· The International Islamic Trade Finance Corporation (ITFC) a member of the Islamic Development Bank (IDB) Group, has entered into a Murabaha financing agreement with Coris Bank International (CBI) of Burkina Faso.
· The Euro 20 million agreement is part of its West Africa SMEs Program, aimed at improving access to finance for SMEs in the region.
The International Islamic Trade Finance Corporation (ITFC) a member of the Islamic Development Bank (IDB) Group, has entered into a Murabaha financing agreement with Coris Bank International (CBI) of Burkina Faso. The Euro 20 million agreement is part of its West Africa SMEs Program, aimed at improving access to finance for SMEs in the region.This latest agreement is the fifth in a series of agreements signed between ITFC and CBI amounting to more than US$62 million.
ITFC’s West Africa SMEs Program focussing on the West African Economic & Monetary Union (WAEMU) zone includes Burkina Faso, Benin, Côte d’Ivoire, Guinea-Bissau, Mali, Niger, Senegal, and Togo. According to official statistics, SMEs consisted of 90% of businesses and provided 80% of private-sector jobs in West Africa. However, they face several challenges such as difficulty in convincing financial institutions of the creditworthiness of their businesses and financing requests. ITFC’s West Africa SMEs Program supports entrepreneurs in the region to promote business viability through capacity development training in the crucial areas of accounting and finance, business plan development, and management best practices etc. It also supports banks to strengthen SME lending practices and modernize assessment tools and lending processes.
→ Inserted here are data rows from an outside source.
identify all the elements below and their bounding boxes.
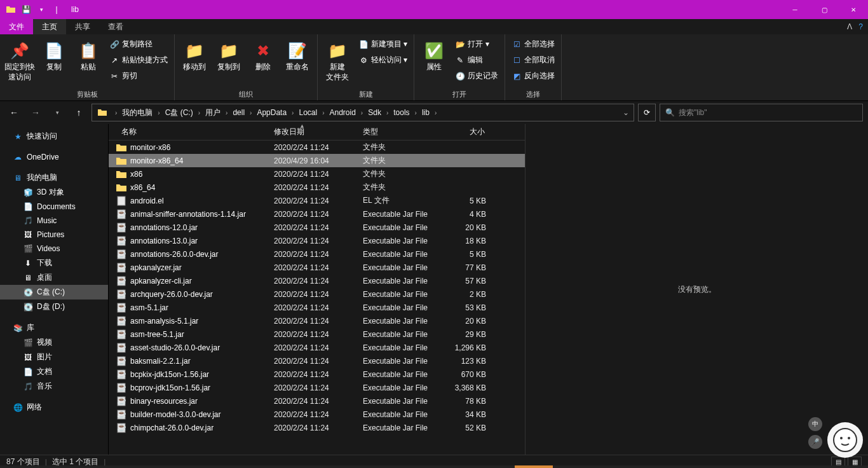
ime-indicator[interactable]: 中 <box>808 417 822 431</box>
col-date[interactable]: 修改日期 <box>274 127 363 137</box>
file-row[interactable]: monitor-x86_642020/4/29 16:04文件夹 <box>109 154 525 167</box>
sidebar-item[interactable]: 🎵音乐 <box>0 379 108 394</box>
breadcrumb-item[interactable]: dell <box>230 108 247 117</box>
menu-share[interactable]: 共享 <box>66 19 99 34</box>
menu-file[interactable]: 文件 <box>0 19 33 34</box>
file-row[interactable]: ☕asm-analysis-5.1.jar2020/2/24 11:24Exec… <box>109 314 525 327</box>
file-row[interactable]: ☕animal-sniffer-annotations-1.14.jar2020… <box>109 207 525 221</box>
file-row[interactable]: ☕bcpkix-jdk15on-1.56.jar2020/2/24 11:24E… <box>109 368 525 381</box>
new-item-button[interactable]: 📄新建项目 ▾ <box>356 37 410 52</box>
help-icon[interactable]: ? <box>858 22 863 31</box>
file-row[interactable]: monitor-x862020/2/24 11:24文件夹 <box>109 141 525 154</box>
delete-button[interactable]: ✖删除 <box>247 37 279 72</box>
chevron-right-icon[interactable]: › <box>247 109 254 116</box>
breadcrumb-item[interactable]: Android <box>327 108 358 117</box>
invert-selection-button[interactable]: ◩反向选择 <box>509 69 557 83</box>
sidebar-item[interactable]: ☁OneDrive <box>0 150 108 164</box>
col-name[interactable]: 名称 <box>109 127 274 137</box>
copy-button[interactable]: 📄复制 <box>38 37 70 72</box>
breadcrumb-item[interactable]: C盘 (C:) <box>163 108 196 117</box>
sidebar-item[interactable]: 🖥我的电脑 <box>0 170 108 185</box>
address-bar[interactable]: › 我的电脑›C盘 (C:)›用户›dell›AppData›Local›And… <box>92 104 634 121</box>
file-row[interactable]: ☕chimpchat-26.0.0-dev.jar2020/2/24 11:24… <box>109 421 525 434</box>
copy-path-button[interactable]: 🔗复制路径 <box>107 37 170 52</box>
maximize-button[interactable]: ▢ <box>810 0 839 19</box>
file-row[interactable]: ☕apkanalyzer.jar2020/2/24 11:24Executabl… <box>109 261 525 274</box>
breadcrumb-item[interactable]: AppData <box>254 108 289 117</box>
sidebar-item[interactable]: 🖥桌面 <box>0 270 108 285</box>
address-dropdown[interactable]: ⌄ <box>618 108 634 117</box>
col-size[interactable]: 大小 <box>439 127 490 137</box>
breadcrumb-item[interactable]: 用户 <box>203 108 223 117</box>
sidebar-item[interactable]: 💽D盘 (D:) <box>0 299 108 314</box>
search-input[interactable]: 🔍 搜索"lib" <box>660 104 863 121</box>
breadcrumb-item[interactable]: tools <box>391 108 412 117</box>
open-button[interactable]: 📂打开 ▾ <box>452 37 501 52</box>
rename-button[interactable]: 📝重命名 <box>281 37 313 72</box>
chevron-right-icon[interactable]: › <box>358 109 365 116</box>
assistant-character[interactable] <box>827 422 863 458</box>
chevron-right-icon[interactable]: › <box>112 109 119 116</box>
sidebar-item[interactable]: 🧊3D 对象 <box>0 185 108 200</box>
sidebar-item[interactable]: 📄文档 <box>0 364 108 379</box>
nav-up[interactable]: ↑ <box>70 104 88 121</box>
save-icon[interactable]: 💾 <box>20 4 32 15</box>
breadcrumb-item[interactable]: Local <box>296 108 320 117</box>
nav-back[interactable]: ← <box>5 104 23 121</box>
chevron-right-icon[interactable]: › <box>412 109 419 116</box>
sidebar-item[interactable]: 🎬视频 <box>0 335 108 350</box>
breadcrumb-item[interactable]: lib <box>419 108 432 117</box>
new-folder-button[interactable]: 📁新建 文件夹 <box>322 37 353 82</box>
properties-button[interactable]: ✅属性 <box>418 37 450 72</box>
sidebar-item[interactable]: 🎬Videos <box>0 242 108 256</box>
col-type[interactable]: 类型 <box>363 127 439 137</box>
chevron-right-icon[interactable]: › <box>384 109 391 116</box>
chevron-right-icon[interactable]: › <box>432 109 439 116</box>
history-button[interactable]: 🕘历史记录 <box>452 69 501 83</box>
file-row[interactable]: ☕archquery-26.0.0-dev.jar2020/2/24 11:24… <box>109 287 525 301</box>
chevron-right-icon[interactable]: › <box>223 109 230 116</box>
nav-forward[interactable]: → <box>27 104 44 121</box>
file-row[interactable]: x862020/2/24 11:24文件夹 <box>109 167 525 181</box>
chevron-right-icon[interactable]: › <box>155 109 162 116</box>
nav-recent[interactable]: ▾ <box>48 104 66 121</box>
copy-to-button[interactable]: 📁复制到 <box>213 37 245 72</box>
dropdown-icon[interactable]: ▾ <box>36 4 47 15</box>
select-none-button[interactable]: ☐全部取消 <box>509 53 557 67</box>
breadcrumb-item[interactable]: Sdk <box>365 108 384 117</box>
close-button[interactable]: ✕ <box>839 0 868 19</box>
minimize-button[interactable]: ─ <box>780 0 810 19</box>
cut-button[interactable]: ✂剪切 <box>107 69 170 83</box>
paste-shortcut-button[interactable]: ↗粘贴快捷方式 <box>107 53 170 67</box>
sidebar-item[interactable]: 💽C盘 (C:) <box>0 285 108 299</box>
refresh-button[interactable]: ⟳ <box>638 104 656 121</box>
menu-view[interactable]: 查看 <box>99 19 132 34</box>
file-row[interactable]: ☕baksmali-2.2.1.jar2020/2/24 11:24Execut… <box>109 354 525 368</box>
file-row[interactable]: ☕apkanalyzer-cli.jar2020/2/24 11:24Execu… <box>109 274 525 287</box>
file-row[interactable]: ☕builder-model-3.0.0-dev.jar2020/2/24 11… <box>109 408 525 421</box>
sidebar-item[interactable]: 🌐网络 <box>0 400 108 415</box>
sidebar-item[interactable]: 🖼Pictures <box>0 228 108 242</box>
paste-button[interactable]: 📋粘贴 <box>72 37 104 72</box>
sidebar-item[interactable]: ★快速访问 <box>0 129 108 144</box>
select-all-button[interactable]: ☑全部选择 <box>509 37 557 52</box>
breadcrumb-item[interactable]: 我的电脑 <box>119 108 155 117</box>
file-row[interactable]: ☕binary-resources.jar2020/2/24 11:24Exec… <box>109 394 525 408</box>
easy-access-button[interactable]: ⚙轻松访问 ▾ <box>356 53 410 67</box>
file-row[interactable]: android.el2020/2/24 11:24EL 文件5 KB <box>109 194 525 207</box>
sidebar-item[interactable]: 🎵Music <box>0 214 108 228</box>
file-row[interactable]: ☕annotations-12.0.jar2020/2/24 11:24Exec… <box>109 221 525 234</box>
file-row[interactable]: ☕annotations-13.0.jar2020/2/24 11:24Exec… <box>109 234 525 247</box>
menu-home[interactable]: 主页 <box>33 19 66 34</box>
move-to-button[interactable]: 📁移动到 <box>179 37 210 72</box>
file-row[interactable]: ☕annotations-26.0.0-dev.jar2020/2/24 11:… <box>109 247 525 261</box>
sidebar-item[interactable]: ⬇下载 <box>0 256 108 270</box>
chevron-right-icon[interactable]: › <box>320 109 327 116</box>
chevron-right-icon[interactable]: › <box>196 109 203 116</box>
ribbon-collapse-icon[interactable]: ᐱ <box>847 22 852 31</box>
file-row[interactable]: ☕asset-studio-26.0.0-dev.jar2020/2/24 11… <box>109 341 525 354</box>
sidebar-item[interactable]: 🖼图片 <box>0 350 108 364</box>
file-row[interactable]: ☕asm-tree-5.1.jar2020/2/24 11:24Executab… <box>109 327 525 341</box>
file-row[interactable]: ☕bcprov-jdk15on-1.56.jar2020/2/24 11:24E… <box>109 381 525 394</box>
chevron-right-icon[interactable]: › <box>289 109 296 116</box>
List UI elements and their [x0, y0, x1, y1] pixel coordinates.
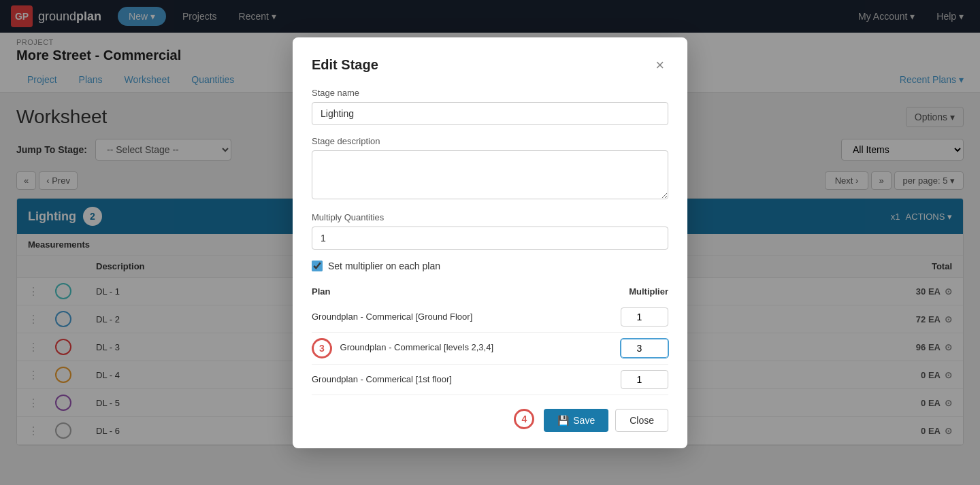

ITFC’s CEO, Eng. Hani Salem Sonbol said that In Burkina Faso, the initial pilot initiative was rolled out in 2018 when the Government of Burkina Faso signed a five-year US$1.5 billion framework agreement to drive trade development in the country. Since 2008, ITFC has approved a total of US$2 billion in trade financing for Burkina Faso. The Program he said has already proved to be beneficial in reducing the trade finance gap for local businesses by enhancing entrepreneurial capacity and increasing their business viability. It is hoped that the latest financing will further boost the country’s efforts to diversify its economy and strengthen private sector growth.